(Stored data entries)
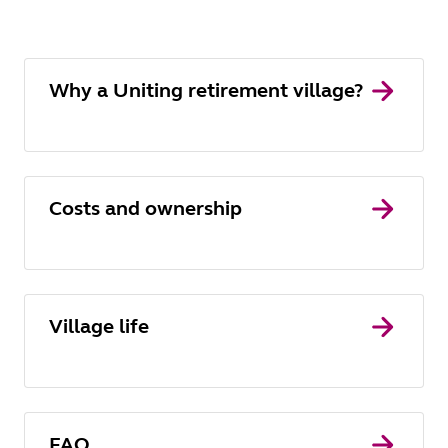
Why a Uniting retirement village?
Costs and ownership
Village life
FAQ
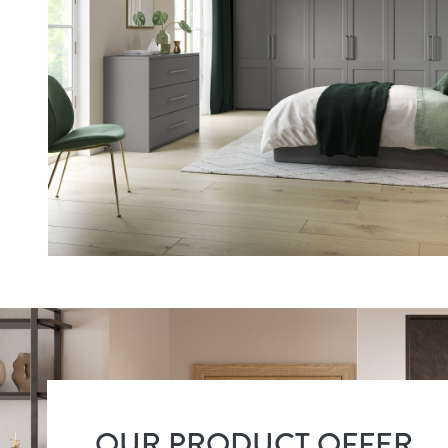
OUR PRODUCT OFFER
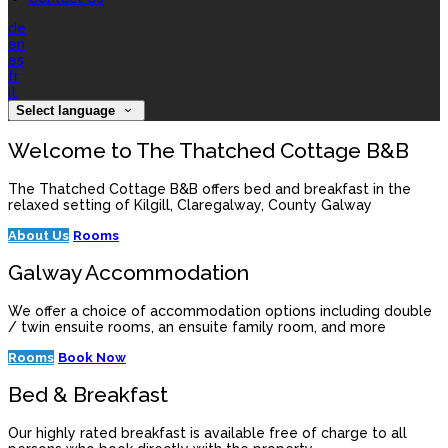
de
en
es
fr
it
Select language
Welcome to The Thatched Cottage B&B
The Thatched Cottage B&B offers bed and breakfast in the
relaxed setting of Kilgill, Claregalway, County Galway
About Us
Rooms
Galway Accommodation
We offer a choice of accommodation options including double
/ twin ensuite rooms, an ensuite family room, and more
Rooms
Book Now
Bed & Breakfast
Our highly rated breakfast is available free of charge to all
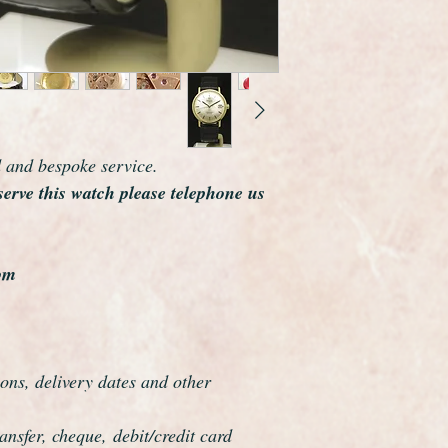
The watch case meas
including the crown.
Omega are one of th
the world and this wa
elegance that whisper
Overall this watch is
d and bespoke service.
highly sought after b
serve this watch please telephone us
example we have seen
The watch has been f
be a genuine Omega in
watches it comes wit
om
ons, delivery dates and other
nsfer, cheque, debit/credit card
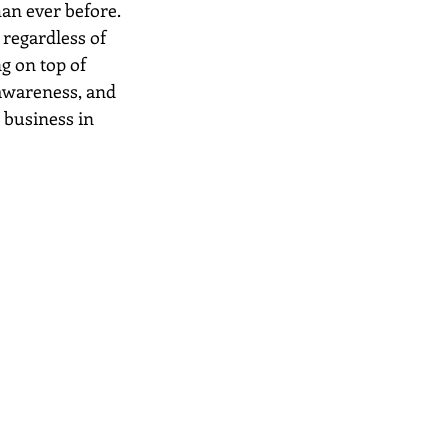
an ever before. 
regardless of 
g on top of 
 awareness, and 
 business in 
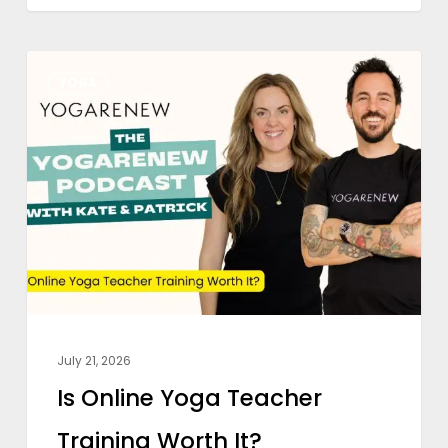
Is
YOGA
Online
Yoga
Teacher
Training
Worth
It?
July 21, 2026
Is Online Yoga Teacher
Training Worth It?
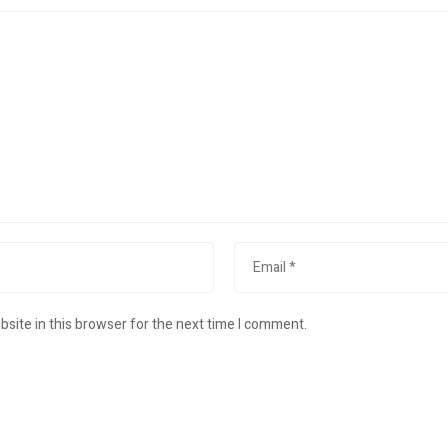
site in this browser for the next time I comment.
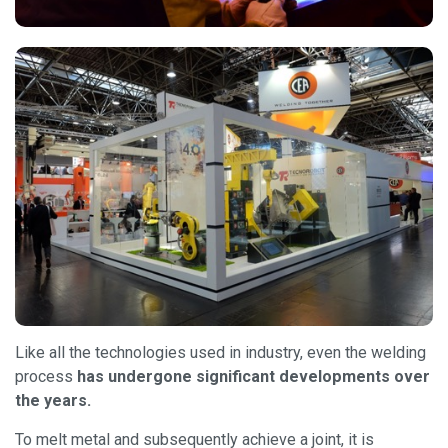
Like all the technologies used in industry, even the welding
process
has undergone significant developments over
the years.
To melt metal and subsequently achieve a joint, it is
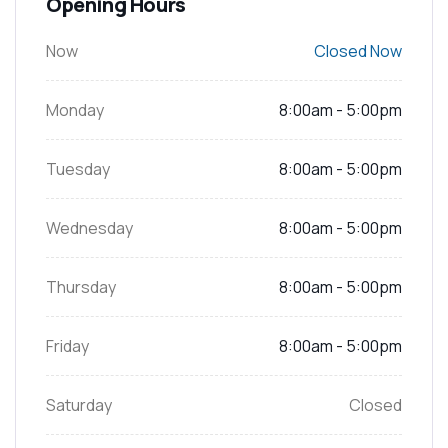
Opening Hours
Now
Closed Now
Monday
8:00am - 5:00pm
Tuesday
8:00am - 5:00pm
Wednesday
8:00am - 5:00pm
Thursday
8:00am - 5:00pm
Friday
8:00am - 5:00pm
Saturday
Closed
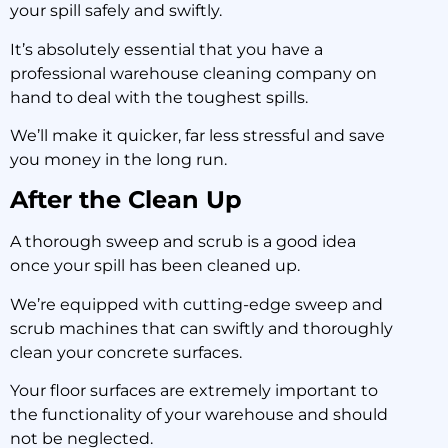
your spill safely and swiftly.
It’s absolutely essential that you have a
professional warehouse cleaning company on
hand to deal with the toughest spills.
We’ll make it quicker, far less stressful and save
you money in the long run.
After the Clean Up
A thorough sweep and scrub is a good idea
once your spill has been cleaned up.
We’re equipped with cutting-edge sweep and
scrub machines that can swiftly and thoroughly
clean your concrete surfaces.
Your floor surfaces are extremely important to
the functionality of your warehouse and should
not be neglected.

◆ **Problem requirements**
Apart from the pictures, all of the data should be repeated exactly.

◆ **Your solution**
Why a Uniting retirement village?
Costs and ownership
Village life
FAQ
OUR PRODUCT OFFER
de
en
es
fr
it
Select language
Welcome to The Thatched Cottage B&B
The Thatched Cottage B&B offers bed and breakfast in the
relaxed setting of Kilgill, Claregalway, County Galway
About Us
Rooms
Galway Accommodation
We offer a choice of accommodation options including double
/ twin ensuite rooms, an ensuite family room, and more
Rooms
Book Now
Bed & Breakfast
Our highly rated breakfast is available free of charge to all
The watch case meas
including the crown.
Omega are one of th
the world and this wa
elegance that whisper
Overall this watch is
d and bespoke service.
highly sought after b
serve this watch please telephone us
example we have seen
The watch has been f
be a genuine Omega in
watches it comes wit
om
ons, delivery dates and other
nsfer, cheque, debit/credit card
an ever before. 
regardless of 
g on top of 
 awareness, and 
 business in 
Is
YOGA
Online
Yoga
Teacher
Training
Worth
It?
July 21, 2026
Is Online Yoga Teacher
Training Worth It?
site in this browser for the next time I comment.
Like all the technologies used in industry, even the welding
process
has undergone significant developments over
the years.
To melt metal and subsequently achieve a joint, it is
Opening Hours
Now
Closed Now
Monday
8:00am - 5:00pm
Tuesday
8:00am - 5:00pm
Wednesday
8:00am - 5:00pm
Thursday
8:00am - 5:00pm
Friday
8:00am - 5:00pm
Saturday
Closed
your spill safely and swiftly.
It’s absolutely essential that you have a
professional warehouse cleaning company on
hand to deal with the toughest spills.
We’ll make it quicker, far less stressful and save
you money in the long run.
After the Clean Up
A thorough sweep and scrub is a good idea
once your spill has been cleaned up.
We’re equipped with cutting-edge sweep and
scrub machines that can swiftly and thoroughly
clean your concrete surfaces.
Your floor surfaces are extremely important to
the functionality of your warehouse and should
not be neglected.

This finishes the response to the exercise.